##### Records shown #####

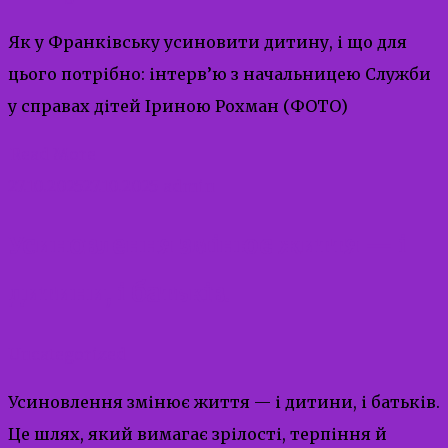
Як у Франківську усиновити дитину, і що для
цього потрібно: інтерв’ю з начальницею Служби
у справах дітей Іриною Рохман (ФОТО)
Read More
27.10.2025
27.10.2025
admin
Усиновлення змінює життя — і
дитини, і батьків.
Uncategorized
Усиновлення змінює життя — і дитини, і батьків.
Це шлях, який вимагає зрілості, терпіння й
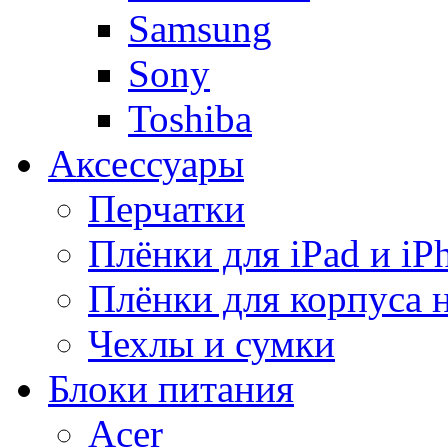
Samsung
Sony
Toshiba
Аксессуары
Перчатки
Плёнки для iPad и iP
Плёнки для корпуса 
Чехлы и сумки
Блоки питания
Acer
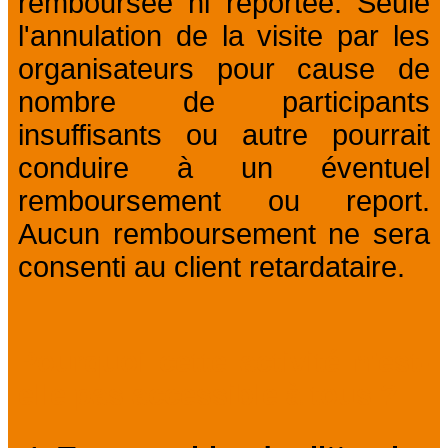
remboursée ni reportée. Seule
l'annulation de la visite par les
organisateurs pour cause de
nombre de participants
insuffisants ou autre pourrait
conduire à un éventuel
remboursement ou report.
Aucun remboursement ne sera
consenti au client retardataire.
Pourquoi cette activité n'est-
elle pas accessible à tous ?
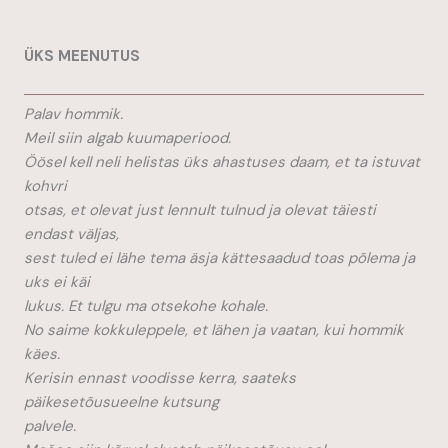
ÜKS MEENUTUS
Palav hommik.
Meil siin algab kuumaperiood.
Öösel kell neli helistas üks ahastuses daam, et ta istuvat
kohvri
otsas, et olevat just lennult tulnud ja olevat täiesti
endast väljas,
sest tuled ei lähe tema äsja kättesaadud toas põlema ja
uks ei käi
lukus. Et tulgu ma otsekohe kohale.
No saime kokkuleppele, et lähen ja vaatan, kui hommik
käes.
Kerisin ennast voodisse kerra, saateks
päikesetõusueelne kutsung
palvele.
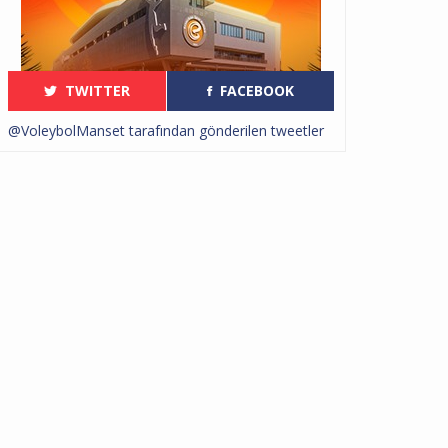
TWITTER
FACEBOOK
@VoleybolManset tarafından gönderilen tweetler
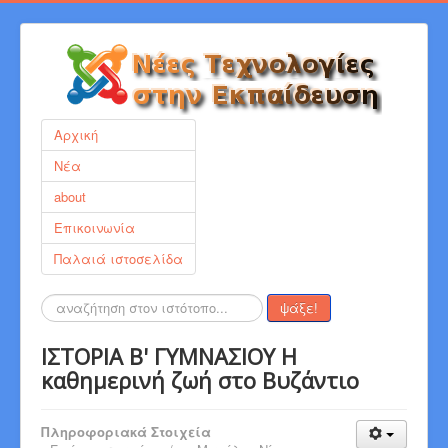
Αρχική
Νέα
about
Επικοινωνία
Παλαιά ιστοσελίδα
Αναζήτηση...
ψάξε!
ΙΣΤΟΡΙΑ Β' ΓΥΜΝΑΣΙΟΥ Η
καθημερινή ζωή στο Βυζάντιο
Πληροφοριακά Στοιχεία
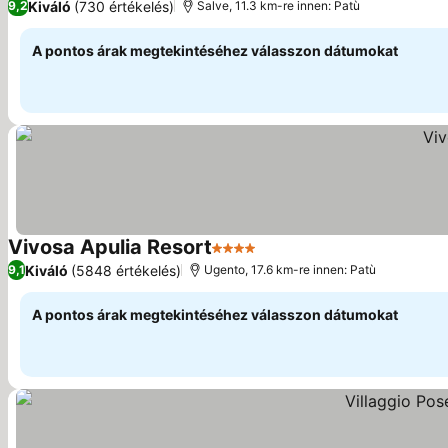
Kiváló
(730 értékelés)
9,2
Salve, 11.3 km-re innen: Patù
A pontos árak megtekintéséhez válasszon dátumokat
Vivosa Apulia Resort
4 Kategória
Árak megjelenítése
Kiváló
(5848 értékelés)
9,1
Ugento, 17.6 km-re innen: Patù
A pontos árak megtekintéséhez válasszon dátumokat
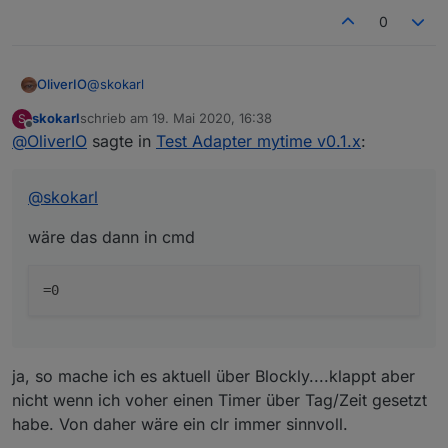
0
@
skokarl
OliverIO
skokarl
schrieb am
19. Mai 2020, 16:38
S
wäre das dann in cmd
zuletzt editiert von
Offline
@
OliverIO
sagte in
Test Adapter mytime v0.1.x
:
@
skokarl
wäre das dann in cmd
ja, so mache ich es aktuell über Blockly....klappt aber
nicht wenn ich voher einen Timer über Tag/Zeit gesetzt
habe. Von daher wäre ein clr immer sinnvoll.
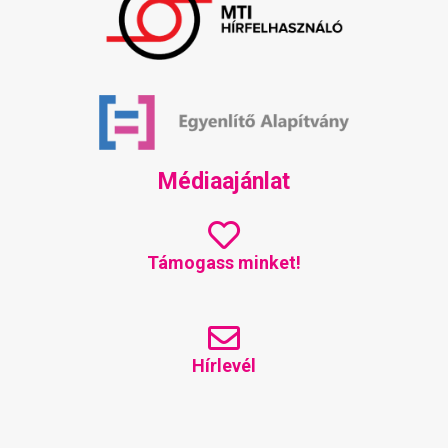
Médiaajánlat
Támogass minket!
Hírlevél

#####

_Directions_
Output nothing but the number of lines in the data containing the string "Усиновлення".

_Answer to this problem_
2